Source data:
※

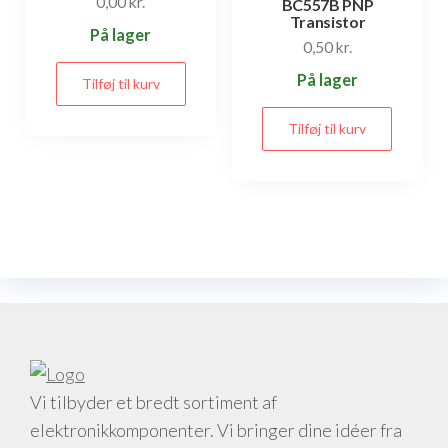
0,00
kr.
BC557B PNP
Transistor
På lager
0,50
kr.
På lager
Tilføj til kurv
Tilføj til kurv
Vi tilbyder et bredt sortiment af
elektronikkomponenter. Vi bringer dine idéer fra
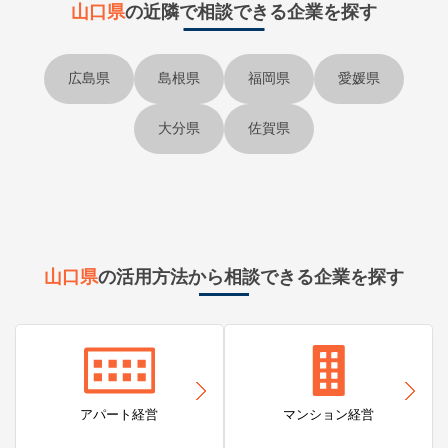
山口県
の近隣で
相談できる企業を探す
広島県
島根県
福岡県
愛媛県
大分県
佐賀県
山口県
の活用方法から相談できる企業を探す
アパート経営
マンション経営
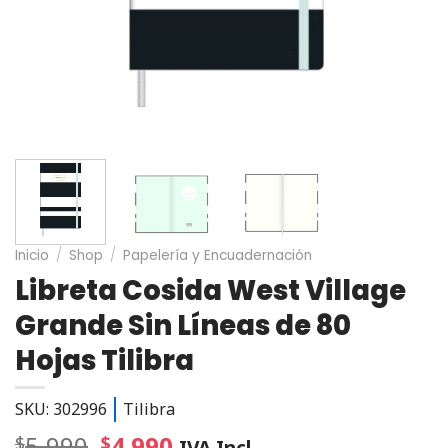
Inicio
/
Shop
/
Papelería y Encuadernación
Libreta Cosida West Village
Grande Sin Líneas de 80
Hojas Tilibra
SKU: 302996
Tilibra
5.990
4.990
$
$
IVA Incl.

※

▶ _Work instructions_
All of the records above are to be copied exactly, minus the pictures.

▶ _Solution for this task_
0,00
kr.
BC557B PNP
Transistor
På lager
0,50
kr.
På lager
Tilføj til kurv
Tilføj til kurv
Vi tilbyder et bredt sortiment af
elektronikkomponenter. Vi bringer dine idéer fra
山口県
の近隣で
相談できる企業を探す
広島県
島根県
福岡県
愛媛県
大分県
佐賀県
山口県
の活用方法から相談できる企業を探す
アパート経営
マンション経営
Inicio
/
Shop
/
Papelería y Encuadernación
Libreta Cosida West Village
Grande Sin Líneas de 80
Hojas Tilibra
SKU: 302996
Tilibra
5.990
4.990
$
$
IVA Incl.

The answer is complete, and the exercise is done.